②についてですが、「最後まで食す」の中国語訳である「吃到到」は台湾語においては「じゃがおがお」という音になり、これは「吃死死」という意味合いに繋がってしまいます。①と同様で、これも尻に敷かれるというニュアンスになります。新婦側の立場で考えると、嫁いでいく娘が、新郎の家族に虐げられる、という事になってしまいます。ですので、新郎側は最後まで食べるのを避け、席を外すのです。また魚料理を避ける事についてですが、魚と餘(余る、の意)の発音が同一であり、これは「最後まで食さずに残す」という意味合いとつなげて、ゲンを重んじているのです。新郎側のこういった所作により、新婦側は不安なく、娘を嫁がせる事が可能になるそうです。

taiwan couple

さよなら(再見)の挨拶を避けるという、③についてですが、「再見」が「もう一度婚約する」というニュアンスを含んでしまうから、との事です。ですので、再見などの挨拶は好ましくないとされ、新郎側はすっと退席し、新婦側も何も起きていないように振る舞います。

ちなみに私は②と③の事は予備知識として存じていましたが、①の事は初耳で、結婚指輪をはめてあげる際は、第二関節までしかはめさせてもらえず、指輪をはめてもらう際は、ちゃんと根元まではめられました。その時、妻の親族や両親が、とても嬉しがっていたような記憶があります。

ウェディングドレス

また、私は以前に新婦側の知人として、婚約式の披露宴に出席した経験がありますが、新郎側の家族がそっと退席したら、すぐにそれまでの厳格なムードが消え、飲んだり歌ったりの大賑わいになりました。婚約式の出席者の90%以上は、新婦の両親が呼んだ来客だったという事実もあり、新婦の父親が、「今だ!」とばかりにホスト役として、隅から隅まで練り歩いて乾杯を行いました。新婦の父親が一気に酔っていく様子を目撃して、とてもびっくりしましたが、愛娘を嫁がせる父親の気持ちを考慮すれば、当然の成り行きだったのかもしれません。むしろこれでようやく、気持ちがスッキリするのかもしれない、と考えたような記憶があります。

私たちの婚約式の披露宴には、言うまでもなく新郎側として参加しました。
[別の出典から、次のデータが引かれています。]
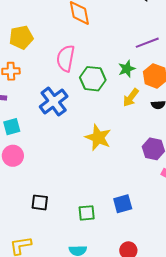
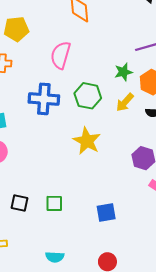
green hexagon: (93, 79) -> (88, 96), moved
blue cross: (54, 101) -> (44, 99), turned 36
green square: (87, 213) -> (54, 203), moved

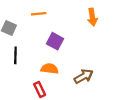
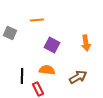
orange arrow: (92, 17) -> (86, 43), moved
black line: (15, 55) -> (22, 76), moved

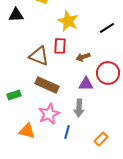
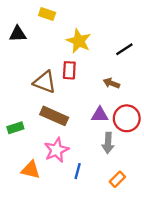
brown arrow: (83, 57) -> (111, 83), moved, turned 40
red circle: (108, 73) -> (127, 118), moved
gray arrow: (79, 108) -> (108, 143), moved

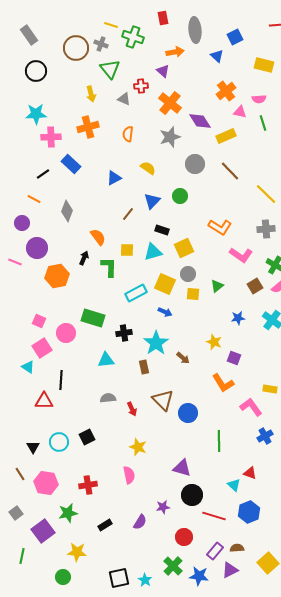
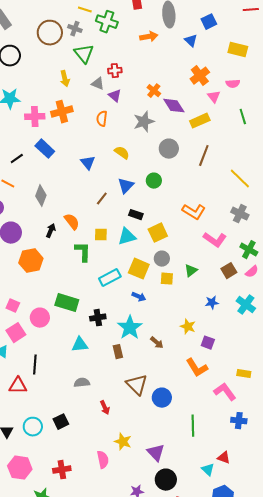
purple triangle: (163, 71) -> (115, 96), moved
orange cross: (170, 103) -> (154, 91), moved, size x0.6
pink triangle: (240, 112) -> (214, 97), turned 40
green line: (263, 123) -> (243, 117), moved
pink cross: (51, 137) -> (35, 117), moved
brown line: (230, 171) -> (204, 156), turned 65
blue triangle: (114, 178) -> (88, 163), turned -42
gray cross: (266, 229) -> (240, 214), turned 30
black arrow: (84, 258) -> (51, 231), moved
red arrow: (132, 409) -> (105, 408), moved
blue cross: (265, 436) -> (239, 421), turned 35
yellow star: (138, 447) -> (123, 442), moved
purple triangle: (182, 468) -> (156, 453), turned 30

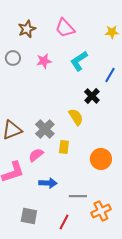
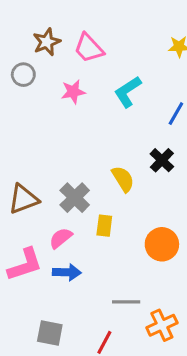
pink trapezoid: (65, 28) -> (89, 48), moved
gray circle: (13, 58) -> (23, 75), moved
black cross: (92, 96) -> (162, 160), moved
blue arrow: (48, 183) -> (67, 272), moved

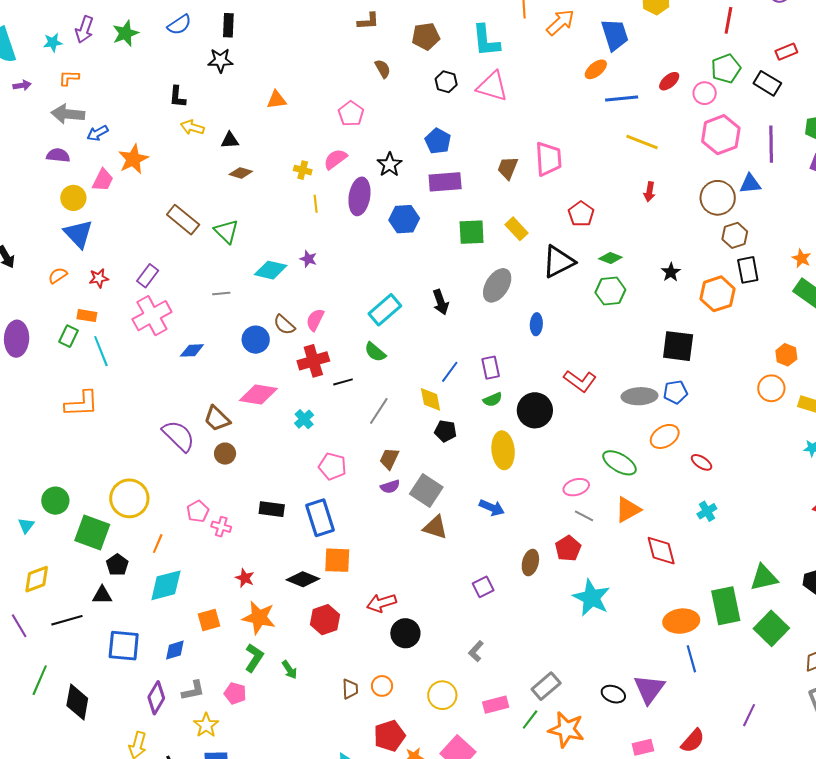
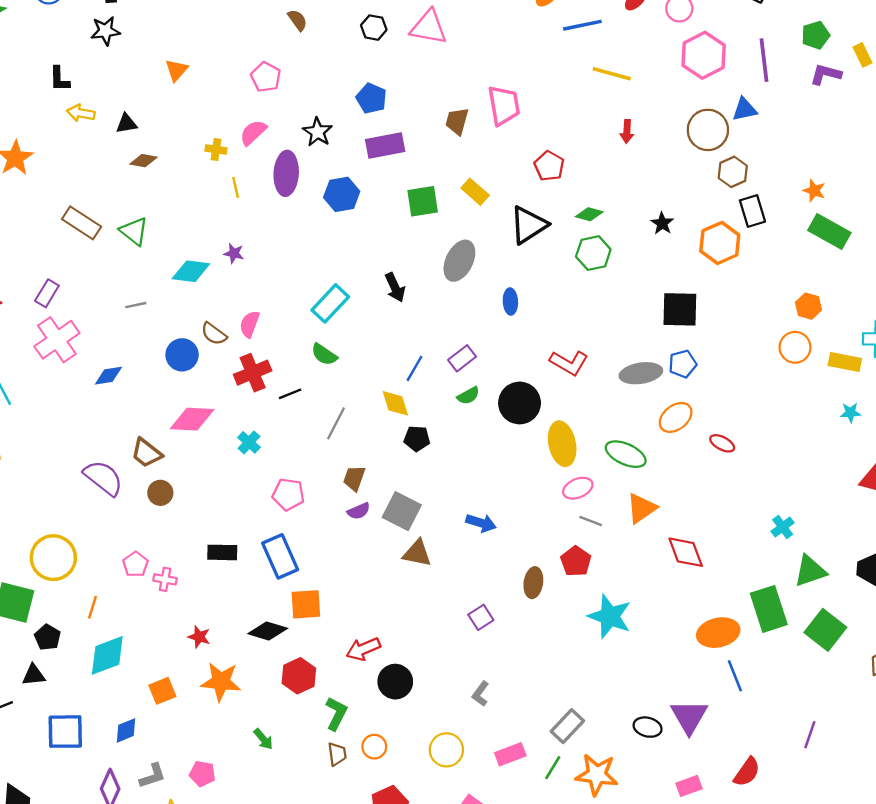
orange triangle: (277, 100) -> (176, 70), turned -35
purple rectangle: (491, 368) -> (462, 358), turned 70
yellow ellipse: (503, 450) -> (562, 444), moved
cyan cross: (707, 511) -> (783, 527), moved
green L-shape: (254, 658) -> (336, 714), moved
日本から訪れた両親には、魚料理が運ばれたら、退席する合図だと教えておきました。魚料理は、コース料理の半分過ぎ、デザートの前頃に運ばれてくると知らされていましたが、前菜の後の、小さな料理の盛り合わせの中に早速、魚の切り身揚げが含まれており、母がつい「え、もう魚が来たのね」と言って、慌て始めてしまいました。ギクシャクした動きで退席しようとする母を、とっさに抑制したものの、親戚の数人には気付かれてしまいました。

以上のように、挨拶も無しに席を外すというのは、日本の文化で考えるとかなりの違和感を覚えます。リラックス出来ないまま、両親とホテルに帰りました、このような異文化を目の当たりにするという事は、日本に居たままではなかなか出来ない事であり、刺激が非常に大きくて面白いものです。

そんな愉快な異文化交流の機会にもなった婚約式でしたが、出席者は200人を超え、その中のおよそ半数が新婦の親族関連の方達だったので、たった一日で100人にも及ぶ親族関係を築く事が叶いました。これは「これからの台湾中心の人生でも、滅多な振る舞いはできない」と、居住まいを正す良い契機になりました。これからも日本人として恥ずかしくない行動を心がけ、ここ台湾で職務に励まなければならないと、改めて強く心に刻んだ一日でした。